DESCRIPTION OF THE TASK:
The entries below should be set down again exactly, with every picture left out.
** EXTRACTED RECORDS follows **
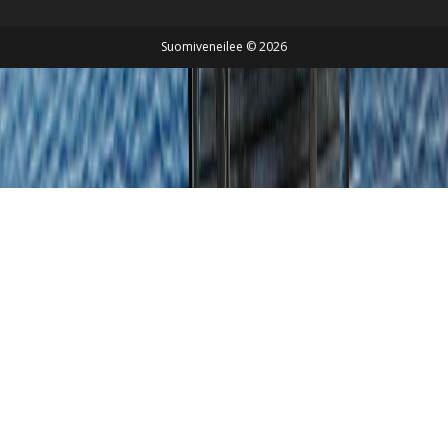
Suomiveneilee © 2026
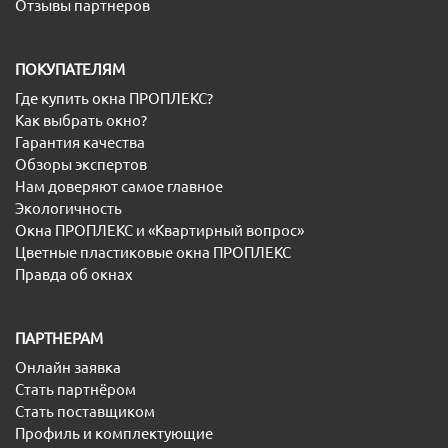
Отзывы партнеров
ПОКУПАТЕЛЯМ
Где купить окна ПРОПЛЕКС?
Как выбрать окно?
Гарантия качества
Обзоры экспертов
Нам доверяют самое главное
Экологичность
Окна ПРОПЛЕКС и «Квартирный вопрос»
Цветные пластиковые окна ПРОПЛЕКС
Правда об окнах
ПАРТНЕРАМ
Онлайн заявка
Стать партнёром
Стать поставщиком
Профиль и комплектующие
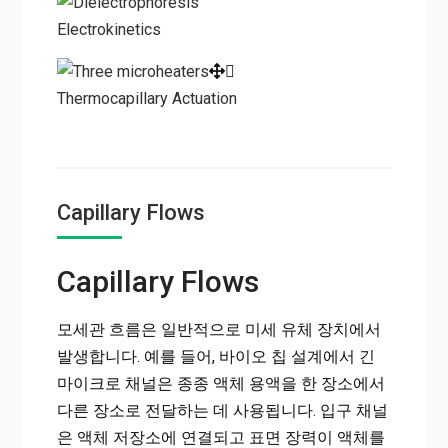
Electrokinetics
Thermocapillary Actuation
Capillary Flows
Capillary Flows
모세관 흐름은 일반적으로 미세 유체 장치에서
발생합니다. 예를 들어, 바이오 칩 설계에서 긴
마이크로 채널은 종종 액체 용액을 한 장소에서
다른 장소로 전달하는 데 사용됩니다. 입구 채널
은 액체 저장소에 연결되고 표면 장력이 액체를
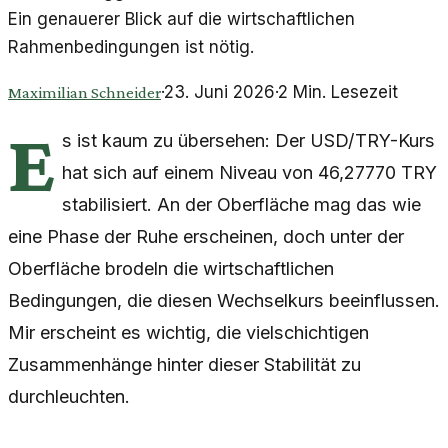
Ein genauerer Blick auf die wirtschaftlichen
Rahmenbedingungen ist nötig.
·
23. Juni 2026
·
2
Min. Lesezeit
Maximilian Schneider
E
s ist kaum zu übersehen: Der USD/TRY-Kurs
hat sich auf einem Niveau von 46,27770 TRY
stabilisiert. An der Oberfläche mag das wie
eine Phase der Ruhe erscheinen, doch unter der
Oberfläche brodeln die wirtschaftlichen
Bedingungen, die diesen Wechselkurs beeinflussen.
Mir erscheint es wichtig, die vielschichtigen
Zusammenhänge hinter dieser Stabilität zu
durchleuchten.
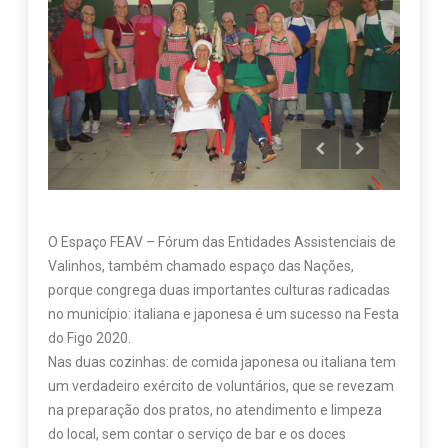
O Espaço FEAV – Fórum das Entidades Assistenciais de
Valinhos, também chamado espaço das Nações,
porque congrega duas importantes culturas radicadas
no município: italiana e japonesa é um sucesso na Festa
do Figo 2020.
Nas duas cozinhas: de comida japonesa ou italiana tem
um verdadeiro exército de voluntários, que se revezam
na preparação dos pratos, no atendimento e limpeza
do local, sem contar o serviço de bar e os doces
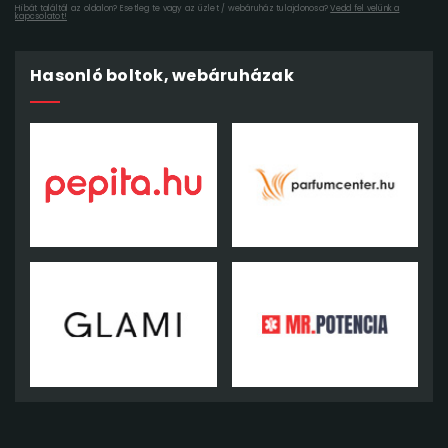
Hibát találtál az oldalon? Esetleg te vagy az üzlet / webáruház tulajdonosa?
Vedd fel velünk a
kapcsolatot!
Hasonló boltok, webáruházak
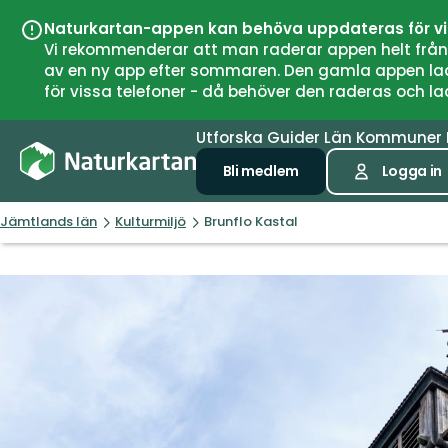
Naturkartan-appen kan behöva uppdateras för v
Vi rekommenderar att man raderar appen helt från si
av en ny app efter sommaren. Den gamla appen laddar
för vissa telefoner - då behöver den raderas och l
Utforska
Guider
Län
Kommuner
Bli medlem
Logga in
Jämtlands län
Kulturmiljö
Brunflo Kastal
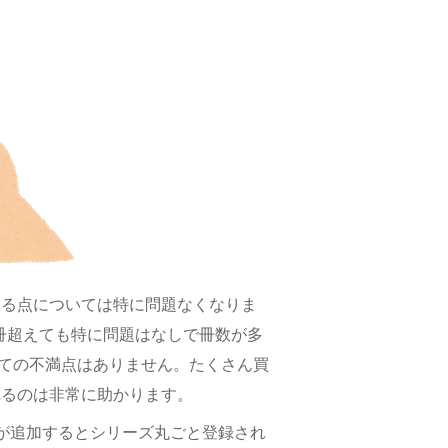
ちる点については特に問題なくなりま
000冊超えても特に問題はなしで冊数が多
ってての不満点はありません。たくさん買
れるのは非常に助かります。
が追加するとシリーズ丸ごと登録され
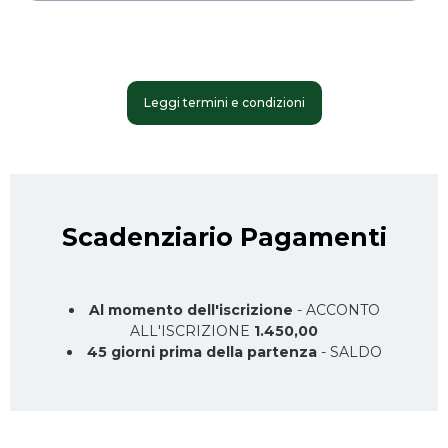
Leggi termini e condizioni
Scadenziario Pagamenti
Al momento dell'iscrizione
- ACCONTO
ALL'ISCRIZIONE
1.450,00
45 giorni prima della partenza
- SALDO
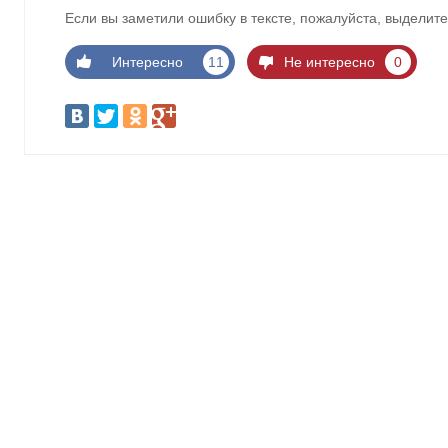
Если вы заметили ошибку в тексте, пожалуйста, выделите
Интересно
11
Не интересно
0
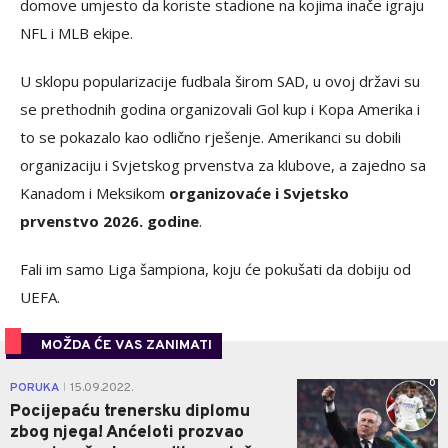
domove umjesto da koriste stadione na kojima inače igraju
NFL i MLB ekipe.
U sklopu popularizacije fudbala širom SAD, u ovoj državi su
se prethodnih godina organizovali Gol kup i Kopa Amerika i
to se pokazalo kao odlično rješenje. Amerikanci su dobili
organizaciju i Svjetskog prvenstva za klubove, a zajedno sa
Kanadom i Meksikom
organizovaće i Svjetsko
prvenstvo 2026. godine
.
Fali im samo Liga šampiona, koju će pokušati da dobiju od
UEFA.
MOŽDA ĆE VAS ZANIMATI
0
PORUKA
15.09.2022.
|
Pocijepaću trenersku diplomu
zbog njega! Anćeloti prozvao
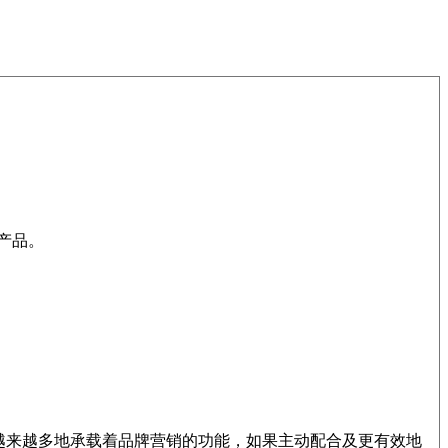
产品。
越来越多地承载着品牌营销的功能，如果主动配合及更有效地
** End of EXTRACTED RECORDS **
TASK RESULT:
Suomiveneilee © 2026
Отзывы партнеров
ПОКУПАТЕЛЯМ
Где купить окна ПРОПЛЕКС?
Как выбрать окно?
Гарантия качества
Обзоры экспертов
Нам доверяют самое главное
Экологичность
Окна ПРОПЛЕКС и «Квартирный вопрос»
Цветные пластиковые окна ПРОПЛЕКС
Правда об окнах
ПАРТНЕРАМ
Онлайн заявка
Стать партнёром
Стать поставщиком
Профиль и комплектующие
Electrokinetics
Thermocapillary Actuation
Capillary Flows
Capillary Flows
모세관 흐름은 일반적으로 미세 유체 장치에서
발생합니다. 예를 들어, 바이오 칩 설계에서 긴
마이크로 채널은 종종 액체 용액을 한 장소에서
다른 장소로 전달하는 데 사용됩니다. 입구 채널
은 액체 저장소에 연결되고 표면 장력이 액체를
Ein genauerer Blick auf die wirtschaftlichen
Rahmenbedingungen ist nötig.
·
23. Juni 2026
·
2
Min. Lesezeit
Maximilian Schneider
E
s ist kaum zu übersehen: Der USD/TRY-Kurs
hat sich auf einem Niveau von 46,27770 TRY
stabilisiert. An der Oberfläche mag das wie
eine Phase der Ruhe erscheinen, doch unter der
Oberfläche brodeln die wirtschaftlichen
Bedingungen, die diesen Wechselkurs beeinflussen.
Mir erscheint es wichtig, die vielschichtigen
Zusammenhänge hinter dieser Stabilität zu
durchleuchten.
O Espaço FEAV – Fórum das Entidades Assistenciais de
Valinhos, também chamado espaço das Nações,
porque congrega duas importantes culturas radicadas
no município: italiana e japonesa é um sucesso na Festa
do Figo 2020.
Nas duas cozinhas: de comida japonesa ou italiana tem
um verdadeiro exército de voluntários, que se revezam
na preparação dos pratos, no atendimento e limpeza
do local, sem contar o serviço de bar e os doces
Hibát találtál az oldalon? Esetleg te vagy az üzlet / webáruház tulajdonosa?
Vedd fel velünk a
kapcsolatot!
Hasonló boltok, webáruházak
Naturkartan-appen kan behöva uppdateras för v
Vi rekommenderar att man raderar appen helt från si
av en ny app efter sommaren. Den gamla appen laddar
för vissa telefoner - då behöver den raderas och l
Utforska
Guider
Län
Kommuner
Bli medlem
Logga in
Jämtlands län
Kulturmiljö
Brunflo Kastal
ちる点については特に問題なくなりま
000冊超えても特に問題はなしで冊数が多
ってての不満点はありません。たくさん買
れるのは非常に助かります。
が追加するとシリーズ丸ごと登録され
Leggi termini e condizioni
Scadenziario Pagamenti
Al momento dell'iscrizione
- ACCONTO
ALL'ISCRIZIONE
1.450,00
45 giorni prima della partenza
- SALDO
Если вы заметили ошибку в тексте, пожалуйста, выделите
Интересно
11
Не интересно
0
domove umjesto da koriste stadione na kojima inače igraju
NFL i MLB ekipe.
U sklopu popularizacije fudbala širom SAD, u ovoj državi su
se prethodnih godina organizovali Gol kup i Kopa Amerika i
to se pokazalo kao odlično rješenje. Amerikanci su dobili
organizaciju i Svjetskog prvenstva za klubove, a zajedno sa
Kanadom i Meksikom
organizovaće i Svjetsko
prvenstvo 2026. godine
.
Fali im samo Liga šampiona, koju će pokušati da dobiju od
UEFA.
MOŽDA ĆE VAS ZANIMATI
0
PORUKA
15.09.2022.
|
Pocijepaću trenersku diplomu
zbog njega! Anćeloti prozvao
产品。
越来越多地承载着品牌营销的功能，如果主动配合及更有效地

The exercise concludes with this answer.